The trio needs no introduction in the Mother City. They are an inspiration to the kids who roam the streets of the city, armed with a ball at their feet.

The trio represents the best of us; they are an example of what is possible.

Because the streets they come from do not define who they are; the dusty streets of the Cape are still within them, and they used it as fuel for the journey to conquer the gold-tinged football streets of Europe.

As the mellifluous Carole King sings in City Streets: “Oh, city streets, the stories that they tell; Oh, city streets, they can be heaven, they can be hell.”

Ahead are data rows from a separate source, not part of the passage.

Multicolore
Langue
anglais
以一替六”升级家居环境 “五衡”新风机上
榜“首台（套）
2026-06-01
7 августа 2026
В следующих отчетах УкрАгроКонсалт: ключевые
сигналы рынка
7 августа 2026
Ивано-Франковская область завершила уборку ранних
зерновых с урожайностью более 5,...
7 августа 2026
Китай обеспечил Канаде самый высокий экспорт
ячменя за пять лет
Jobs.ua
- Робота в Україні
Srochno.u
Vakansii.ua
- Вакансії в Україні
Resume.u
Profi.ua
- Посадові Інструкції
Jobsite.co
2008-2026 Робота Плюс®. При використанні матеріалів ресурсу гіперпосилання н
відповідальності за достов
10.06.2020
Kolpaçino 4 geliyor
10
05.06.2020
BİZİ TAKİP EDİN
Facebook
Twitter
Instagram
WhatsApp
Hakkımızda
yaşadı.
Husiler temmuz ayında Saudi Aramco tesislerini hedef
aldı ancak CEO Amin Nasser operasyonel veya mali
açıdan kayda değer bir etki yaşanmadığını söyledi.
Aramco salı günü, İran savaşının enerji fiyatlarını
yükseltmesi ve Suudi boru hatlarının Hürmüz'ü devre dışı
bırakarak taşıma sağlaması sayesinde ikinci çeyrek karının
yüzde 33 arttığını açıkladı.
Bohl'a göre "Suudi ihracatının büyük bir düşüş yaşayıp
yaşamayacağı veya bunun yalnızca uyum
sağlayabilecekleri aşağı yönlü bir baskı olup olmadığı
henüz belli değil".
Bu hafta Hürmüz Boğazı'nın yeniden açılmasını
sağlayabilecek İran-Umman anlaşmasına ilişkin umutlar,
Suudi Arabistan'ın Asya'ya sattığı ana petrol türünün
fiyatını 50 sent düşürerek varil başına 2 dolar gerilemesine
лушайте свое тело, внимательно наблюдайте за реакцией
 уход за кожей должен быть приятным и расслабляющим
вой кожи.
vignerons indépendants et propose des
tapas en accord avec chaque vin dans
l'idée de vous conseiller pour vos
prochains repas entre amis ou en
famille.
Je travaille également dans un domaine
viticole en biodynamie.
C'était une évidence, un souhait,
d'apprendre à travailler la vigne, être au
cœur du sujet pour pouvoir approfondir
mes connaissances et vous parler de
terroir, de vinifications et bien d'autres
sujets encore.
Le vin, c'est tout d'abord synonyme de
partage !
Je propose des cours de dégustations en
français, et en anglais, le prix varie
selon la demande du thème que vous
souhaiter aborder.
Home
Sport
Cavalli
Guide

McCarthy knows the streets and alleyways of Hanover Park like the back of his hand, Fortune skipped and skedaddled the streets and paths of Kewtown, while Bartlett weaved his spindly legs through Skutter Plein and Skepe Plein to reach the open field in 14th Avenue in Factreton, where he first started playing the football that would one day make him an international star. (I know because I, too, am from Skepe Plein, and witnessed Bartlett growing up on those desolate streets).

Shaun Bartlett is in charge of the University of Pretoria. Photo: Sydney Mahlangu, BackpagePix

The streets are an inspiration, not a yoke – and McCarthy, Bartlett and Fortune are living proof of what can be achieved when opportunity meets motivation, determination and action.

Because as much as these three Capetonians have accomplished, all of them will definitely acknowledge the many who went before – the many footballers who, during the jackboot reign of apartheid, had very little opportunity; highly talented players who almost certainly had the ability to grace the world’s football stage (the names are just too many to mention).

The streets, at the time, were sites of despair and desperation. The outlook was bleak and opportunity was absent.

But the streets, as always, can be heaven or hell – it is what you make of it.

And so, in the 1990s, at the onset of democracy, when opportunity finally knocked, McCarthy, Bartlett and Fortune – armed with the experience of the streets – the hard knocks they had learnt, with the streetwise culture of the streets, they turned it into an asset to take on the world.

Quinton Fortune is part of the Bafana Bafana coaching staff. Photo: Sydney Mahlangu, BackpagePix

The streets are still the same – the gang culture, the rabid violence and the hopelessness are still as prevalent.

While the oppressive boot of the former regime has gone, it has been replaced by a cold, callous government more in tune with its own avarice than the needs on the streets.

But, despite this – because an individual is responsible for his own destiny – there are opportunities, which is far less than we had more than 25 years ago.

So, in reflecting on the streets where we come from, it is certainly incumbent on the youth of today to make the most of the possibilities available.

Keep the streets deep within, but it need no longer be hell; the chain can be broken.